I stand and watch her until, at length, she hangs like a speck
of white cloud just where the sea and sky come to mingle with each other.
Then, someone at my side says, “There, she is gone”
Gone where?
Gone from my sight. That is all. She is just as large in mast,
hull and spar as she was when she left my side.
And, she is just as able to bear her load of living freight to her destined port.
Her diminished size is in me — not in her.
And, just at the moment when someone says, “There, she is gone,”
there are other eyes watching her coming, and other voices
ready to take up the glad shout, “Here she comes!”
And that is dying…
Kelsey and I lived in Rockford, Illinois together in 2009. I was immediately attracted to her smiley and bubbly personality and it didn’t take long for us to become friends. Kelsey was someone I didn’t feel afraid to talk to about anything. Her warm presence allowed me to be vulnerable without fear of judgement. We have so many memories in Rockford that I will cherish forever. I am so grateful that Kelsey loved to take pictures because I now can keep those and always be reminded of our memories together. I remember we would always play rock band together and she would always play drums. Her rockstar name was “KbabyK!” After she left Rockford our communication unfortunately came to a minimum. She eventually moved to LA and I started school, but I think we both always knew that we had each others support no matter what.

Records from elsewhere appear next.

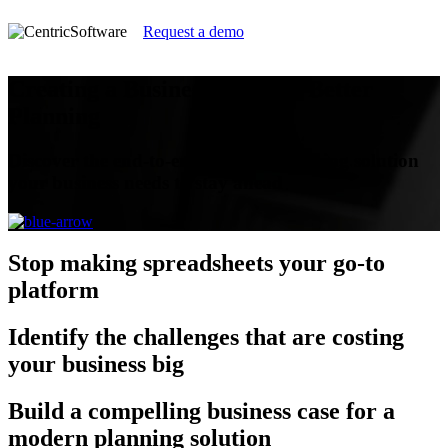
Request a demo
Creating a Business Case for Better
Planning
Discover the end-to-end modern planning solution
your business needs to stay ahead
Stop
making spreadsheets your go-to
platform
Identify
the challenges that are costing
your business big
Build
a compelling business case for a
modern planning solution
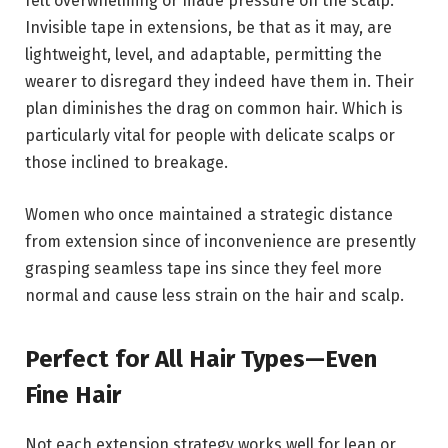
felt overwhelming or made pressure on the scalp.
Invisible tape in extensions, be that as it may, are
lightweight, level, and adaptable, permitting the
wearer to disregard they indeed have them in. Their
plan diminishes the drag on common hair. Which is
particularly vital for people with delicate scalps or
those inclined to breakage.
Women who once maintained a strategic distance
from extension since of inconvenience are presently
grasping seamless tape ins since they feel more
normal and cause less strain on the hair and scalp.
Perfect for All Hair Types—Even
Fine Hair
Not each extension strategy works well for lean or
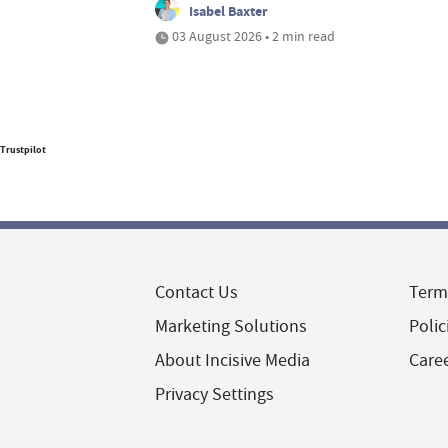
Isabel Baxter
03 August 2026 • 2 min read
Trustpilot
Contact Us
Term
Marketing Solutions
Polic
About Incisive Media
Care
Privacy Settings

When I heard about Kelsey’s passing I was shocked. Out of all the people I lived in Rockford with, I knew she was going to be one of the few that I would ever see again. Selfishly, I felt anger that she had been taken from us, but I know now that she does not have to hurt anymore. I extend my heart and prayers to Kelsey’s family and friends. She truly did impact my life as I’m sure she did many. I love you Kelsey and I know we will play rock band together up in the sky one day.
Gone far too soon. It was with such sadness that we learned of Kelsey’s passing. Prayers to all the family. Cherish the memories.

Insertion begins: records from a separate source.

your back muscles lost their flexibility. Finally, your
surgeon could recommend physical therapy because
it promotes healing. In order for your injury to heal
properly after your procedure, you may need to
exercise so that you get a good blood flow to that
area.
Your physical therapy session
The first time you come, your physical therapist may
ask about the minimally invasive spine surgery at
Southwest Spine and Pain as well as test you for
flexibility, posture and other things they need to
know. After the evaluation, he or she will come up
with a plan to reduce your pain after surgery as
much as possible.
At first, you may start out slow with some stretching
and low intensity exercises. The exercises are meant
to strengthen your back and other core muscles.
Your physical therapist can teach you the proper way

“She was beautiful, but not like those girls in the magazines. She was beautiful, for the way she thought. She was beautiful, for the sparkle in her eyes when she talked about something she loved. She was beautiful, for her ability to make other people smile, even if she was sad. No, she wasn’t beautiful for something as temporary as her looks. She was beautiful, deep down to her soul. She is beautiful.”

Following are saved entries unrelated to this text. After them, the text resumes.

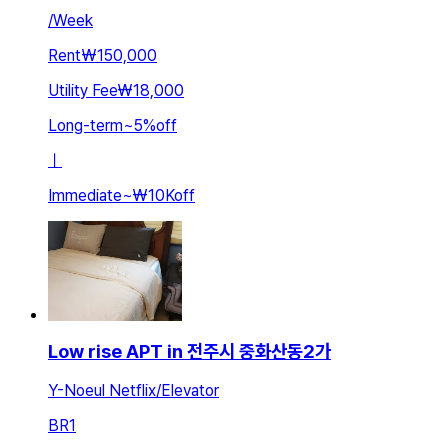
/
Week
Rent
₩150,000
Utility Fee
₩18,000
Long-term
~
5
%
off
ㅣ
Immediate
~
₩10K
off
Low rise APT in 전주시 중화산동2가
Y-Noeul Netflix/Elevator
BR
1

I will forever miss you, my friend. You always brought a smile and laughter to me whenever we hung out in high school. Hoedown ’09 was one of the best times in high school for me because you were my date. I remember that night after eating at Chili’s I walked out to Brotherton’s car and kept trying to get in, only to realize I was try to open the door to the wrong car. You opened the door, called my name, and started cracking up. I got in the right vehicle and was so humiliated, but you said “it’s okay girl, we can be weirdos together.” You didn’t care how people looked or acted…you would befriend them in a heart beat and not judge them for who they were. I admire that. I won’t forget the message you sent me on Facebook in February when I was doing acting and preparing for a film, you contacted me even though we hadn’t talked for a while and said that I could stay with you if I’m ever in California and that you were proud of me for my accomplishments. You never forgot about your friends and always made them feel loved. It’s like I said, there was a glimmer to your heart and spirit, one that you don’t see to often in this crazy world. I am so deeply saddened that you are gone, but I know you are no longer suffering, you’ve been set free and are fly amongst the most beautiful angels now. I am proud to call you my friend, and honored to have had you in my life. May you rest beautifully, and know that we will see each other again. I love you so much, Kelsey, and will miss you deerly.